■ AIM OF THE TASK: Every line of the material below should be repeated exactly.

** DATASET ENTRIES follows **

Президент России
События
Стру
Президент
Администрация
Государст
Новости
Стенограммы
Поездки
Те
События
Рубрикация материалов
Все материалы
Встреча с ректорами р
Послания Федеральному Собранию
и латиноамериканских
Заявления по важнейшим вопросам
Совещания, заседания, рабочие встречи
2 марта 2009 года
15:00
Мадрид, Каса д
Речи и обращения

** End of DATASET ENTRIES **

■ SOLUTION TO THE EXERCISE:
Президент России
События
Стру
Президент
Администрация
Государст
Новости
Стенограммы
Поездки
Те
События
Рубрикация материалов
Все материалы
Встреча с ректорами р
Послания Федеральному Собранию
и латиноамериканских
Заявления по важнейшим вопросам
Совещания, заседания, рабочие встречи
2 марта 2009 года
15:00
Мадрид, Каса д
Речи и обращения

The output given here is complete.